Mainly civil servants participate in our programs but we also have few programs for the private sector. For instance, as the agriculture sector is a crucial sector for the Mongolian economy, milk and dairy companies from Mongolia went to Japan to learn about how to produce safe and quality products and visited Japanese dairy factories.

-Japanese have a more plant-based diet than Mongolians. What do you think about the meat-based diet in Mongolia? 

-I love eating khorkhog. On the other hand, it is difficult to find healthy and nutritious food in stores in Mongolia. That is why nutrition has become a big issue in Mongolia. As a matter of fact, JICA is implementing the Project for Formulation of Master Plan on the Agricultural Value Chain (MONMAP-AVC). The project aims to reduce Mongolia’s dependence on imported goods, especially in winter, by ensuring sufficient food production and stable supply and also by deploying adequate cultivation techniques and quality control. Our team in charge of the MONMAP-AVC is working from Japan and communicates with the Ministry of Food, Agriculture and Light Industry using online means. You will be able to find more detailed and updated information from their Facebook page (JICA.MONMAP.AVC).
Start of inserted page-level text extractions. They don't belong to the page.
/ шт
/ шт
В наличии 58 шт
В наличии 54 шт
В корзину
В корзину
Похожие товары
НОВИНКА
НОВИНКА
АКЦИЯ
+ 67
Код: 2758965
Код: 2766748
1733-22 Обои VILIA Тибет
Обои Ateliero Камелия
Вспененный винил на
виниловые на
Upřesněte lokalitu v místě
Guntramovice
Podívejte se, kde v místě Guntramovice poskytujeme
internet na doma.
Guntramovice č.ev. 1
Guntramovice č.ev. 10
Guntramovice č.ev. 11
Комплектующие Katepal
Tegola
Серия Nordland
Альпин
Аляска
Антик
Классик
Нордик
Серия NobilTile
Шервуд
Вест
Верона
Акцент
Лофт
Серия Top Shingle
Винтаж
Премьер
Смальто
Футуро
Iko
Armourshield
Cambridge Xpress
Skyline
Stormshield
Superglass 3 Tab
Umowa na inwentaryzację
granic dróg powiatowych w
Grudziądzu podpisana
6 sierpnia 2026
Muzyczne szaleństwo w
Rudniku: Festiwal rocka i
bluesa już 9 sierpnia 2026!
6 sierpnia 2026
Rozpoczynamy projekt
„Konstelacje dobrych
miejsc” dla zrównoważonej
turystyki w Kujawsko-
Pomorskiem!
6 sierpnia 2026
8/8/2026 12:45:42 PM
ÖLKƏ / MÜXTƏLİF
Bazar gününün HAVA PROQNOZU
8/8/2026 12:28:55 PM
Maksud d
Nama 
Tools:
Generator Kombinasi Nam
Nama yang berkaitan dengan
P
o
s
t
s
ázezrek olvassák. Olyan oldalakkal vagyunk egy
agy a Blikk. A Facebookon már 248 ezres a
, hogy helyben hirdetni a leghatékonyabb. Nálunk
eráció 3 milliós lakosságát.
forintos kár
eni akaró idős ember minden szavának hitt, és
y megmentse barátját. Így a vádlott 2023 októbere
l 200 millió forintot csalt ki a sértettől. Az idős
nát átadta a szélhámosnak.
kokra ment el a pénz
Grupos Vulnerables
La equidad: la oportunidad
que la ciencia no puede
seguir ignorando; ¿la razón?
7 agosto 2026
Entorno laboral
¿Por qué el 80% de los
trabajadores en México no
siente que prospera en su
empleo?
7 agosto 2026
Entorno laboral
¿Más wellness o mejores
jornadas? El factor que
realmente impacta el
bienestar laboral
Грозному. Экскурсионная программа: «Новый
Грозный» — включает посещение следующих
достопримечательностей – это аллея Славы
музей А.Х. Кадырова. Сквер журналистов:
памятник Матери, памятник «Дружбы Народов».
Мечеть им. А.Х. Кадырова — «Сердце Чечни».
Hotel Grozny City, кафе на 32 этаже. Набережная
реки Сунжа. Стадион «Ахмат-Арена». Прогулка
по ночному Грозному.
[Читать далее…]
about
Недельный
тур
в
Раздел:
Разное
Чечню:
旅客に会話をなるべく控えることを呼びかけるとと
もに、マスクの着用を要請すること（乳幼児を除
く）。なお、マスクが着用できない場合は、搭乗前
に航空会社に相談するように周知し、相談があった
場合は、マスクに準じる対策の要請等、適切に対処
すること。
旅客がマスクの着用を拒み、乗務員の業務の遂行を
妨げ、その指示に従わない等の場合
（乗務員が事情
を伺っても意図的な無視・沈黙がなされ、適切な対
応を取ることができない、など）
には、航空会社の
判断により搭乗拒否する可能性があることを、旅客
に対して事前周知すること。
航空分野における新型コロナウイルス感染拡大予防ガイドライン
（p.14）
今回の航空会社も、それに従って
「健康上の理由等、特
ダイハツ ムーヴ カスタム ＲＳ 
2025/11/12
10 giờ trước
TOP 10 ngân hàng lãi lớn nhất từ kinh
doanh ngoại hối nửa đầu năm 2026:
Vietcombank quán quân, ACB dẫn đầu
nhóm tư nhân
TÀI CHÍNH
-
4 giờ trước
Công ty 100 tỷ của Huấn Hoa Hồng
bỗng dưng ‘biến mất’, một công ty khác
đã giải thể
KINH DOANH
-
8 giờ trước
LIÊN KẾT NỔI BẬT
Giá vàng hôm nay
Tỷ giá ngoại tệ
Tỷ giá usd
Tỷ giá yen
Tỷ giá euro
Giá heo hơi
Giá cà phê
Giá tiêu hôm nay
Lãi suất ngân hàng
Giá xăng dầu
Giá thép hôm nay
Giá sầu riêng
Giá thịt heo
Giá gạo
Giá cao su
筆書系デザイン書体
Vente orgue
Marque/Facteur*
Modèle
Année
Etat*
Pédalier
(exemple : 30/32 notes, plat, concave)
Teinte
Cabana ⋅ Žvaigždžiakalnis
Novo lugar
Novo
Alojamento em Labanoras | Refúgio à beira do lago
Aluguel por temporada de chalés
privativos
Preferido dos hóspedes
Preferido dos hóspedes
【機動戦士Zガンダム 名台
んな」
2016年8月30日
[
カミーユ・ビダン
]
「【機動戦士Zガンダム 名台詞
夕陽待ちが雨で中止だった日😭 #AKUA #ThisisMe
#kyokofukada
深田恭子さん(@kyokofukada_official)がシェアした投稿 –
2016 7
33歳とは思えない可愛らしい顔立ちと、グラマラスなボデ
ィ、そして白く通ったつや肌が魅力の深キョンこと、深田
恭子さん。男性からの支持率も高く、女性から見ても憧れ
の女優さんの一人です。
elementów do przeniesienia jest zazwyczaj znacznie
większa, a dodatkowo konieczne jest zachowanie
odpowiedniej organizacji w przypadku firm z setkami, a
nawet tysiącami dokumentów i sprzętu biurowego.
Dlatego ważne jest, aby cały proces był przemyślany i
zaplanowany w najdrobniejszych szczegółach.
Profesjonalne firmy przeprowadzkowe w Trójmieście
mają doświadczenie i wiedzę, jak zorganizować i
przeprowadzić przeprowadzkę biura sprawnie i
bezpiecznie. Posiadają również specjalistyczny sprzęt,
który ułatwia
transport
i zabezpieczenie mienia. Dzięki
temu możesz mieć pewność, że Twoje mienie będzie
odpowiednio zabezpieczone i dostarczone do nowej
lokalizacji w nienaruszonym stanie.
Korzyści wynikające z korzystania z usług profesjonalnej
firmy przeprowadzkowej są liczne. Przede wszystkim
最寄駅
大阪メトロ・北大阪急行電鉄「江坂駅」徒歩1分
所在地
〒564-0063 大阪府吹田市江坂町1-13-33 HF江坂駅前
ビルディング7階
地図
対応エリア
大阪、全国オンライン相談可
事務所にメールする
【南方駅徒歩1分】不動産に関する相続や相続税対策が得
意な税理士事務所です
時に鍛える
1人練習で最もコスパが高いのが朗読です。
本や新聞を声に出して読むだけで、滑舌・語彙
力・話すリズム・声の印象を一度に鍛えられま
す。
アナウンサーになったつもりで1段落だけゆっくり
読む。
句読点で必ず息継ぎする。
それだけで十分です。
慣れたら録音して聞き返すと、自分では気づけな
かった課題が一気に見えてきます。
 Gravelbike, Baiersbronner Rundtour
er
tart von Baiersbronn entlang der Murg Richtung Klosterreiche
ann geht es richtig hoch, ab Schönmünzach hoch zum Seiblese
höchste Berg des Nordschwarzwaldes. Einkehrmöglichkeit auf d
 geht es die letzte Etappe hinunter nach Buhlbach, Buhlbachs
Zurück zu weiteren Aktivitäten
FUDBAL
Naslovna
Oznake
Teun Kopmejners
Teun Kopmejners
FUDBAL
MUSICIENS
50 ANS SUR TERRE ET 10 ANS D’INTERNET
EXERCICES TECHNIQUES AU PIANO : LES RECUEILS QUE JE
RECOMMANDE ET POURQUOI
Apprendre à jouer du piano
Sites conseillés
I hope that our project will enable Mongolian companies not only to meet the domestic demand but also to export their livestock and agricultural products to other countries. 

-JICA incorporates climate change considerations into its projects. For instance, JICA supports the promotion and implementation of renewable energy through fund investment. Are there any ongoing projects that are focused on reducing GHG emissions in Mongolia? 

-We have a project called “Capacity Development to Establish a National GHG Inventory Cycle for Continuous Improvement”. Since the preparation of the GHG inventory is required on a regular basis under the UNFCCC, it is important that Mongolia strengthens its inventory systems. Thus, JICA is helping the Government of Mongolia in establishing an inventory in the energy sector. 

-How many people from Japan work at JICA Mongolia Office? How long can a temporary assignment last? 

– Now, we have 12 Japanese and 20 Mongolian staff in our JICA Mongolia Office. Before the COVID-19 pandemic, around 150 to 200 Japanese including temporary staff, experts, volunteers and lecturers used to work in Mongolia on JICA’s projects. If I remember correctly, the longest assignment lasted for five years and the shortest around a week or so. 

-Could you tell us how the Embassy of Japan is involved in JICA’s projects or how the Embassy cooperates with JICA in Mongolia? 

 -JICA is the implementing agency of Official Development Assistance (ODA) based on strategies set out by the Ministry of Foreign Affairs. Hence, not JICA but the Government of Japan provides loans to Mongolia. JICA sometimes reports the progress of JICA’s projects to the Embassy of Japan which is the head of the ODA Taskforce in Mongolia. 

JICA and the Embassy of Japan do not have regular meetings but sometimes I report the progress of current projects to the Embassy of Japan. Our next meeting will be about Mongolia-Japan hospital which is the first university hospital in Mongolia. It is expected to serve as a base for healthcare personnel development and post-graduate training for health professionals.